Now a priority override. During that interval, three checkout requests errored and one catalog request took 4 seconds. Those four traces are force-kept by the priority rules regardless of their key's rate — the errors because they are errors, the slow one because it crossed the latency threshold. So even if catalog's computed rate were modest, the anomalous catalog trace is captured. An engineer investigating the error or the slow request finds concrete examples, which is the entire reason tracing exists.
Now a traffic shift. A marketing push triples catalog traffic to 4,500/s mid-day. The governor's next measurement sees the surge; the budget allocator recomputes, lowering catalog's sampling probability so its contribution stays within its share of the 10,000 budget, and correspondingly adjusting the others. The total stays near budget without human intervention — the loop absorbed a 3x traffic change by moving rates, not by blowing the budget or dropping to a panic rate. When the push ends and traffic subsides, the governor raises catalog's rate back up, restoring fuller coverage.

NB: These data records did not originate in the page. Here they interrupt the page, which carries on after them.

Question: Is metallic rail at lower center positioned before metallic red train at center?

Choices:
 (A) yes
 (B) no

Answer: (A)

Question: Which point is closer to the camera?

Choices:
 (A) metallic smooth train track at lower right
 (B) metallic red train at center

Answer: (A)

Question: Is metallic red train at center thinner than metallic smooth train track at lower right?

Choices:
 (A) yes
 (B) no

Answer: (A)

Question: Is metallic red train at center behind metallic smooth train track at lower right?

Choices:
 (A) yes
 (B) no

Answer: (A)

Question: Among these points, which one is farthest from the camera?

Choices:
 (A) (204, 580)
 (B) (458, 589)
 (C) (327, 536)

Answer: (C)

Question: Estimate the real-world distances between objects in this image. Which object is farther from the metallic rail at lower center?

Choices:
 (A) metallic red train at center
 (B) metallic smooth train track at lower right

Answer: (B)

Consider an incident spike. A dependency fails and checkout starts erroring on 30% of requests; its volume also jumps as clients retry. This is the worst case for fixed-rate sampling — more volume and more value at once. Adaptive sampling handles both axes: the priority rule force-keeps every error trace, so the investigation has abundant examples of the failure; and the governor keeps the non-error checkout traffic within budget so the surge does not overwhelm the backend. The engineer gets maximum visibility into the failure exactly when it matters, and the tracing pipeline stays up because the budget held.

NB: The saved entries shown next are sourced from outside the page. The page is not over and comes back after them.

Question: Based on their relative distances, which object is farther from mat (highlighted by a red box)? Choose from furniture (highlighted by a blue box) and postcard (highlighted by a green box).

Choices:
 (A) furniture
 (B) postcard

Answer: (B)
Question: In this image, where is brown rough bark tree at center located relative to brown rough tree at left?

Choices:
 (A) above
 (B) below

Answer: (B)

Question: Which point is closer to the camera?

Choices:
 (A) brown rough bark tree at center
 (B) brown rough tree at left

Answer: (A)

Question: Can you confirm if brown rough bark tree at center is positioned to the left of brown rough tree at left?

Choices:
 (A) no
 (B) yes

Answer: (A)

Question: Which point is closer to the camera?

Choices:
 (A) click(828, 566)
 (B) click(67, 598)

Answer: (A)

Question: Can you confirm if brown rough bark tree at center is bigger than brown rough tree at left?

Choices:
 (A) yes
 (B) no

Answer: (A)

Finally, count reconstruction during analysis. A dashboard wants the true request rate for the health-check endpoint, which was sampled at, say, 0.12% during the incident. It does not count kept traces directly; it sums each kept trace's weight (the inverse of its recorded keep-probability), so 96 kept traces at 0.12% reconstruct to roughly 80,000 — the real rate. Because every decision recorded its probability, the non-uniform sampling does not distort the numbers: the expensive firehose was barely stored yet its volume is reported accurately, and the rare endpoint was fully stored and reported accurately too. Economy and correctness coexist because the weight travels with the trace.